Whether you find yourself in a no-frills kocsma filled with beer-swilling old timers, an elegant cocktail lair or one of Budapest’s quirky ruin pubs jammed with tourists, the Hungarian capital’s drinking scene has one constant.
Countless times throughout the night, the bartender will reach for the same distinctive, round-bellied bottle.
The inky, amber-tinted liquid inside is called Unicum, and with roots that delve back to the late 18th century, it’s one of the most revered national drinks in Hungary.
Like that other boozy Hungarian favorite, the fruit brandy pálinka, Unicum is largely savored as an aperitif or a digestif in shot form.
Produced by Budapest based beverage company Zwack, it’s a herbal liqueur comprising a secret blend of more than 40 herbs and spices aged in oak.
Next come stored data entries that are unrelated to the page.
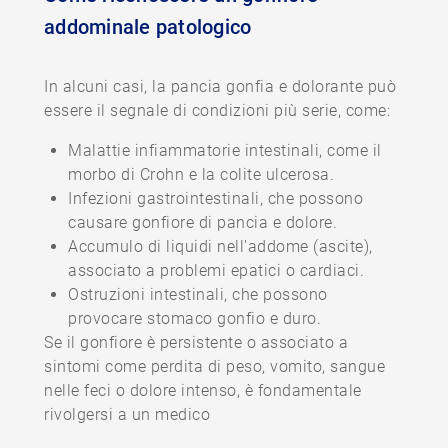
addominale patologico
In alcuni casi, la pancia gonfia e dolorante può
essere il segnale di condizioni più serie, come:
Malattie infiammatorie intestinali, come il
morbo di Crohn e la colite ulcerosa.
Infezioni gastrointestinali, che possono
causare gonfiore di pancia e dolore.
Accumulo di liquidi nell'addome (ascite),
associato a problemi epatici o cardiaci.
Ostruzioni intestinali, che possono
provocare stomaco gonfio e duro.
Se il gonfiore è persistente o associato a
sintomi come perdita di peso, vomito, sangue
nelle feci o dolore intenso, è fondamentale
rivolgersi a un medico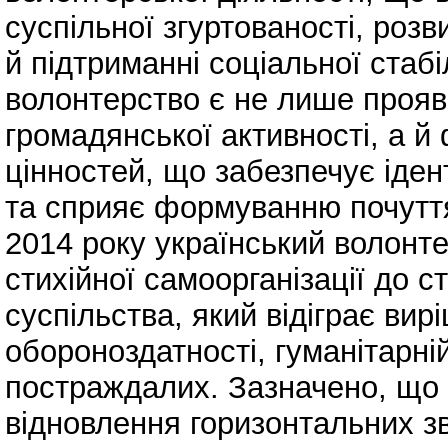
суспільної згуртованості, розв
й підтриманні соціальної стаб
волонтерство є не лише прояв
громадянської активності, а й
цінностей, що забезпечує іден
та сприяє формуванню почуття
2014 року український волонт
стихійної самоорганізації до с
суспільства, який відіграє вир
обороноздатності, гуманітарній
постраждалих. Зазначено, що
відновлення горизонтальних зв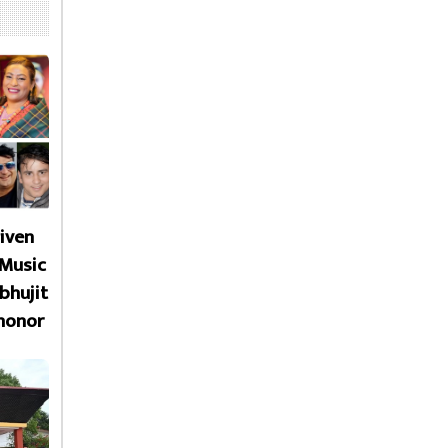
given
 Music
bhujit
honor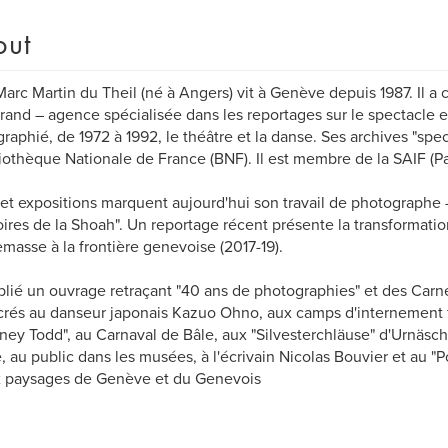
out
arc Martin du Theil (né à Angers) vit à Genève depuis 1987. Il a 
and – agence spécialisée dans les reportages sur le spectacle et 
raphié, de 1972 à 1992, le théâtre et la danse. Ses archives "spe
liothèque Nationale de France (BNF). Il est membre de la SAIF (Par
 et expositions marquent aujourd'hui son travail de photographe -
res de la Shoah". Un reportage récent présente la transformati
masse à la frontière genevoise (2017-19).
ublié un ouvrage retraçant "40 ans de photographies" et des Carn
rés au danseur japonais Kazuo Ohno, aux camps d'internement f
ey Todd", au Carnaval de Bâle, aux "Silvesterchläuse" d'Urnäsch,
, au public dans les musées, à l'écrivain Nicolas Bouvier et au "P
x paysages de Genève et du Genevois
Less aggressive than Fernet yet beefier than Jägermeister, thick, bitter Unicum, laced with subtle piney eucalyptus notes, is indeed bracing, a taste that grows delightfully more palatable with each sip according to Unicum brand ambassador Csaba Gulyás.
“It’s a bittersweet potion, which isn’t easy to enjoy the first time, but then you cross that barrier and it becomes your favorite,” says Gulyás.
The story behind how Unicum came to be is equal parts fabled and turbulent.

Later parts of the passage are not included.